Se trata del cuestionado Edward David Rodríguez Rodríguez, reconocido por sus maniobras oscuras y comportamiento indecoroso.

Todo indica que los corruptos Gustavo Malo y Leonidas Bustos no serán judicializados y sus expedientes engavetados en el Congreso, donde Rodríguez Rodríguez tiene injerencia, particularmente en la cuestionada comisión de acusaciones.

Hace unos días, el perseguidor Jorge Luis Barceló confesó en una entrevista que un allegado a Álvaro Uribe lo abordó en distintas ocasiones para preguntarle por la investigación que él adelanta en contra del expresidente. La persona a la que se refiere el polémico magistrado es, precisamente, Edward Rodríguez quien se precia de tener “controlados” a los magistrados.

Absolutamente indecoroso e impresentable que un integrante de la comisión de acusaciones sostenga ese tipo de contactos con personas que él investiga.

Lo cierto es que el cartel de la toga sigue vivo y fortalecido, en buena medida porque el extraditado Luis Gustavo Moreno no ha querido contar todo lo que sabe en relación con la corrupción en las más altas cortes.

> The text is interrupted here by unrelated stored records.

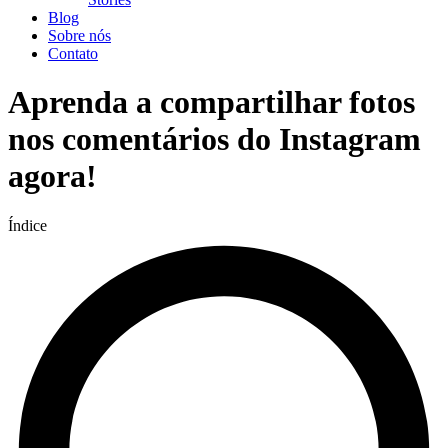
Blog
Sobre nós
Contato
Aprenda a compartilhar fotos
nos comentários do Instagram
agora!
Índice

Es mucho lo que ese sujeto tiene por contar no solo de la corrupción en la corte suprema, sino en la fiscalía general de la nación, durante la era de Eduardo Montealegre y Jorge Fernando Perdomo, donde hay suficientes indicios para creer que esa entidad fue una verdadera cueva de Rolando, en la que circulaban miles de millones y se utilizaba la justicia para perseguir a opositores políticos de Juan Manuel Santos.

Así mismo, Moreno debe hablar de sus cómplices y el papel que muchos abogados desempeñaron en esa trama de corrupción. En este entramado ha empezado a surgir el nombre del abogado Paulo Cesar Ospitia, a quien señalan de tener cercanía con el principal compinche de Moreno, el también extraditado Leonardo Pinilla. Ospitia, así mismo, participó en la defensa del delincuente magistrado Gustavo Malo.

Es mucho lo que falta por conocerse para efectos de depurar la justicia. Pensar en una reforma a la rama jurisdiccional sin previamente limpiar a las altas cortes de la corrupción generalizada, es una verdadera pérdida de tiempo. La ministra Gloria María Borrero debe entender que el país, además de demandar un cambio en la justicia, lo que realmente exige es una depuración de esa rama del poder.

Hay que oír a Luis Gustavo Moreno, así ese delincuente esté en una cárcel estadounidense. Él, como pocos, conoce los pormenores de la corrupción en la justicia y su testimonio se constituye en una importante pieza para entender la verdadera magnitud de la corrupción en entidades fundamentales para la democracia, como la sala penal de la corte suprema de justicia.